The answer must consist of the entire listing, repeated exactly.

*****

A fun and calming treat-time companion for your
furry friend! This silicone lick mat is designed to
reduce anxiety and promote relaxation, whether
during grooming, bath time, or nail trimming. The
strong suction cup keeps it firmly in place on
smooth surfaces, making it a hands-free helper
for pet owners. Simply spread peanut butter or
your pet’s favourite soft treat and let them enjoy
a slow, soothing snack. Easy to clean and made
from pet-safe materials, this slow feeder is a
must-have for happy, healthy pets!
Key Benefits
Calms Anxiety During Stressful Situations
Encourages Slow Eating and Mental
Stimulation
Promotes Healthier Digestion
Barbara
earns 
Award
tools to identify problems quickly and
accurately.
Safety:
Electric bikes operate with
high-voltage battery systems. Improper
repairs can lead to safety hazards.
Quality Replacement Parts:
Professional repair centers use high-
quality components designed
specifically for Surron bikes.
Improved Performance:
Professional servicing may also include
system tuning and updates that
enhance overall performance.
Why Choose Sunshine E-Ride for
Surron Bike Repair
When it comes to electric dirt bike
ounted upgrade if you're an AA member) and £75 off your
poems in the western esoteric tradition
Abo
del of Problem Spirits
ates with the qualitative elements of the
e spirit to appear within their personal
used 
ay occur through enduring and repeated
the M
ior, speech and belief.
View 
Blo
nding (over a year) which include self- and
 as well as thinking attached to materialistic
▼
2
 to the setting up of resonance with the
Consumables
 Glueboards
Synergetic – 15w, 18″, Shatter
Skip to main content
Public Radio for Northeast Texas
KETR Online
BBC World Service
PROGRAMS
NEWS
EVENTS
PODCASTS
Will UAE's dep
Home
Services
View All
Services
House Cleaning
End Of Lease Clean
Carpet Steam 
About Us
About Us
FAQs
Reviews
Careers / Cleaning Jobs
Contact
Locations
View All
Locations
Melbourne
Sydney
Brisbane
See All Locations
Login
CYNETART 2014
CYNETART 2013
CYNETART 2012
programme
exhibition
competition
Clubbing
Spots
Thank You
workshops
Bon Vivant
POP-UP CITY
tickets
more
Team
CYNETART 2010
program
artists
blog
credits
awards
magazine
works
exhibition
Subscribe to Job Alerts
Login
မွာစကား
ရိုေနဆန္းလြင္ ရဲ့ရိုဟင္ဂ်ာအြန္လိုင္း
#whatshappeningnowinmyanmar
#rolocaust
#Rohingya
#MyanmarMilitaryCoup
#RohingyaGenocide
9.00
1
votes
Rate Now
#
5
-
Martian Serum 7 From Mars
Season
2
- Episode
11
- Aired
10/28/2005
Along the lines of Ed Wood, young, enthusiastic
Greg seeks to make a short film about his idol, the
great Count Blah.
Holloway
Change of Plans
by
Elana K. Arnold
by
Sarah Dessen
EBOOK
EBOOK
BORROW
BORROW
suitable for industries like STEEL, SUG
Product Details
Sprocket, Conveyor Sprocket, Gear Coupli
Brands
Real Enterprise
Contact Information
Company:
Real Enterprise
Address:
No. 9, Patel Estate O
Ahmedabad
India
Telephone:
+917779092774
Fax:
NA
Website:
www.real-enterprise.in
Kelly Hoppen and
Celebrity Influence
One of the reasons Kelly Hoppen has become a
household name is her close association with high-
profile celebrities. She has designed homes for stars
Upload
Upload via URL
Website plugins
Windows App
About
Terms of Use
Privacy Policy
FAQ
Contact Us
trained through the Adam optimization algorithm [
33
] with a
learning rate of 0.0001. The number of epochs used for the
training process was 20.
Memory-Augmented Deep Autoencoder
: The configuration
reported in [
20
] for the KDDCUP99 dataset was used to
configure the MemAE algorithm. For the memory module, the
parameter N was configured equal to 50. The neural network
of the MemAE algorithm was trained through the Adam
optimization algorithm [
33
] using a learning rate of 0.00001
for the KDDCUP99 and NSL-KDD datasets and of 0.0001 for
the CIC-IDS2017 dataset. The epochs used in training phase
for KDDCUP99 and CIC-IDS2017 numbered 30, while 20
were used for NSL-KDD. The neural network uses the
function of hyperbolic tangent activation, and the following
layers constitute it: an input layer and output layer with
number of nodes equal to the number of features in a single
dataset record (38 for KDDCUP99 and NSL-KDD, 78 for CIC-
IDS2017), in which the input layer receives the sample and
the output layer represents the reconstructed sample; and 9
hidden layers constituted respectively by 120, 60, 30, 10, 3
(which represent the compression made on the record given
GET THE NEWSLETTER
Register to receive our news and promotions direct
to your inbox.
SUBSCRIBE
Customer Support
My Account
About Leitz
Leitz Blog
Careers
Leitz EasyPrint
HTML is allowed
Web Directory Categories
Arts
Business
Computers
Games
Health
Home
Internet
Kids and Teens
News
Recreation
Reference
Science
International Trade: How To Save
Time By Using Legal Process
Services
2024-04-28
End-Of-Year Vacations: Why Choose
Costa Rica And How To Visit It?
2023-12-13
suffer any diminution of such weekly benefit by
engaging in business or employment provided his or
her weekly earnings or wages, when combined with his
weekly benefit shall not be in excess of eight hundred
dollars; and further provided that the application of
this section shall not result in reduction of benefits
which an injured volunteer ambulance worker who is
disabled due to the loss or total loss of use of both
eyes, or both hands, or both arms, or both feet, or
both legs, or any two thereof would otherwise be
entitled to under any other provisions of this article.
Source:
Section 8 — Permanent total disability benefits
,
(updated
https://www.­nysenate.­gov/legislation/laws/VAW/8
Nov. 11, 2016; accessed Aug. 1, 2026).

*****

### Task result
A fun and calming treat-time companion for your
furry friend! This silicone lick mat is designed to
reduce anxiety and promote relaxation, whether
during grooming, bath time, or nail trimming. The
strong suction cup keeps it firmly in place on
smooth surfaces, making it a hands-free helper
for pet owners. Simply spread peanut butter or
your pet’s favourite soft treat and let them enjoy
a slow, soothing snack. Easy to clean and made
from pet-safe materials, this slow feeder is a
must-have for happy, healthy pets!
Key Benefits
Calms Anxiety During Stressful Situations
Encourages Slow Eating and Mental
Stimulation
Promotes Healthier Digestion
Barbara
earns 
Award
tools to identify problems quickly and
accurately.
Safety:
Electric bikes operate with
high-voltage battery systems. Improper
repairs can lead to safety hazards.
Quality Replacement Parts:
Professional repair centers use high-
quality components designed
specifically for Surron bikes.
Improved Performance:
Professional servicing may also include
system tuning and updates that
enhance overall performance.
Why Choose Sunshine E-Ride for
Surron Bike Repair
When it comes to electric dirt bike
ounted upgrade if you're an AA member) and £75 off your
poems in the western esoteric tradition
Abo
del of Problem Spirits
ates with the qualitative elements of the
e spirit to appear within their personal
used 
ay occur through enduring and repeated
the M
ior, speech and belief.
View 
Blo
nding (over a year) which include self- and
 as well as thinking attached to materialistic
▼
2
 to the setting up of resonance with the
Consumables
 Glueboards
Synergetic – 15w, 18″, Shatter
Skip to main content
Public Radio for Northeast Texas
KETR Online
BBC World Service
PROGRAMS
NEWS
EVENTS
PODCASTS
Will UAE's dep
Home
Services
View All
Services
House Cleaning
End Of Lease Clean
Carpet Steam 
About Us
About Us
FAQs
Reviews
Careers / Cleaning Jobs
Contact
Locations
View All
Locations
Melbourne
Sydney
Brisbane
See All Locations
Login
CYNETART 2014
CYNETART 2013
CYNETART 2012
programme
exhibition
competition
Clubbing
Spots
Thank You
workshops
Bon Vivant
POP-UP CITY
tickets
more
Team
CYNETART 2010
program
artists
blog
credits
awards
magazine
works
exhibition
Subscribe to Job Alerts
Login
မွာစကား
ရိုေနဆန္းလြင္ ရဲ့ရိုဟင္ဂ်ာအြန္လိုင္း
#whatshappeningnowinmyanmar
#rolocaust
#Rohingya
#MyanmarMilitaryCoup
#RohingyaGenocide
9.00
1
votes
Rate Now
#
5
-
Martian Serum 7 From Mars
Season
2
- Episode
11
- Aired
10/28/2005
Along the lines of Ed Wood, young, enthusiastic
Greg seeks to make a short film about his idol, the
great Count Blah.
Holloway
Change of Plans
by
Elana K. Arnold
by
Sarah Dessen
EBOOK
EBOOK
BORROW
BORROW
suitable for industries like STEEL, SUG
Product Details
Sprocket, Conveyor Sprocket, Gear Coupli
Brands
Real Enterprise
Contact Information
Company:
Real Enterprise
Address:
No. 9, Patel Estate O
Ahmedabad
India
Telephone:
+917779092774
Fax:
NA
Website:
www.real-enterprise.in
Kelly Hoppen and
Celebrity Influence
One of the reasons Kelly Hoppen has become a
household name is her close association with high-
profile celebrities. She has designed homes for stars
Upload
Upload via URL
Website plugins
Windows App
About
Terms of Use
Privacy Policy
FAQ
Contact Us
trained through the Adam optimization algorithm [
33
] with a
learning rate of 0.0001. The number of epochs used for the
training process was 20.
Memory-Augmented Deep Autoencoder
: The configuration
reported in [
20
] for the KDDCUP99 dataset was used to
configure the MemAE algorithm. For the memory module, the
parameter N was configured equal to 50. The neural network
of the MemAE algorithm was trained through the Adam
optimization algorithm [
33
] using a learning rate of 0.00001
for the KDDCUP99 and NSL-KDD datasets and of 0.0001 for
the CIC-IDS2017 dataset. The epochs used in training phase
for KDDCUP99 and CIC-IDS2017 numbered 30, while 20
were used for NSL-KDD. The neural network uses the
function of hyperbolic tangent activation, and the following
layers constitute it: an input layer and output layer with
number of nodes equal to the number of features in a single
dataset record (38 for KDDCUP99 and NSL-KDD, 78 for CIC-
IDS2017), in which the input layer receives the sample and
the output layer represents the reconstructed sample; and 9
hidden layers constituted respectively by 120, 60, 30, 10, 3
(which represent the compression made on the record given
GET THE NEWSLETTER
Register to receive our news and promotions direct
to your inbox.
SUBSCRIBE
Customer Support
My Account
About Leitz
Leitz Blog
Careers
Leitz EasyPrint
HTML is allowed
Web Directory Categories
Arts
Business
Computers
Games
Health
Home
Internet
Kids and Teens
News
Recreation
Reference
Science
International Trade: How To Save
Time By Using Legal Process
Services
2024-04-28
End-Of-Year Vacations: Why Choose
Costa Rica And How To Visit It?
2023-12-13
suffer any diminution of such weekly benefit by
engaging in business or employment provided his or
her weekly earnings or wages, when combined with his
weekly benefit shall not be in excess of eight hundred
dollars; and further provided that the application of
this section shall not result in reduction of benefits
which an injured volunteer ambulance worker who is
disabled due to the loss or total loss of use of both
eyes, or both hands, or both arms, or both feet, or
both legs, or any two thereof would otherwise be
entitled to under any other provisions of this article.
Source:
Section 8 — Permanent total disability benefits
,
(updated
https://www.­nysenate.­gov/legislation/laws/VAW/8
Nov. 11, 2016; accessed Aug. 1, 2026).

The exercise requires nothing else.